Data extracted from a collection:
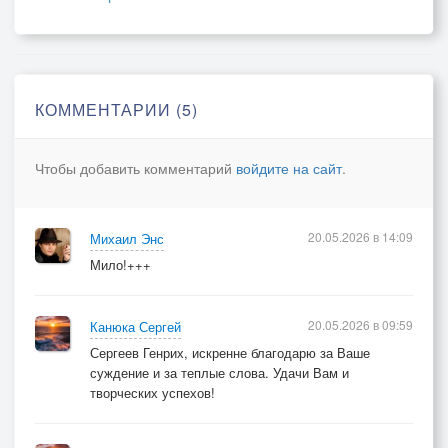
Пусть же всегда взор твой будет лишь ясный!
Радостью светлой сверкает душа!
Доченька, Риточка, милая фея,
Знай, моя радость, мы ценим тебя!
КОММЕНТАРИИ (5)
Хочется очень, от чувств к тебе млея,
С праздником светлым поздравить любя!
Чтобы добавить комментарий
войдите на сайт
.
20.05.2026 в 14:09
Михаил Энс
Мило!+++
20.05.2026 в 09:59
Канюка Сергей
Сергеев Генрих, искренне благодарю за Ваше
суждение и за теплые слова. Удачи Вам и
творческих успехов!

• _Problem details_
From first line to last, return the records verbatim without their pictures.

• _Solution_
Пусть же всегда взор твой будет лишь ясный!
Радостью светлой сверкает душа!
Доченька, Риточка, милая фея,
Знай, моя радость, мы ценим тебя!
КОММЕНТАРИИ (5)
Хочется очень, от чувств к тебе млея,
С праздником светлым поздравить любя!
Чтобы добавить комментарий
войдите на сайт
.
20.05.2026 в 14:09
Михаил Энс
Мило!+++
20.05.2026 в 09:59
Канюка Сергей
Сергеев Генрих, искренне благодарю за Ваше
суждение и за теплые слова. Удачи Вам и
творческих успехов!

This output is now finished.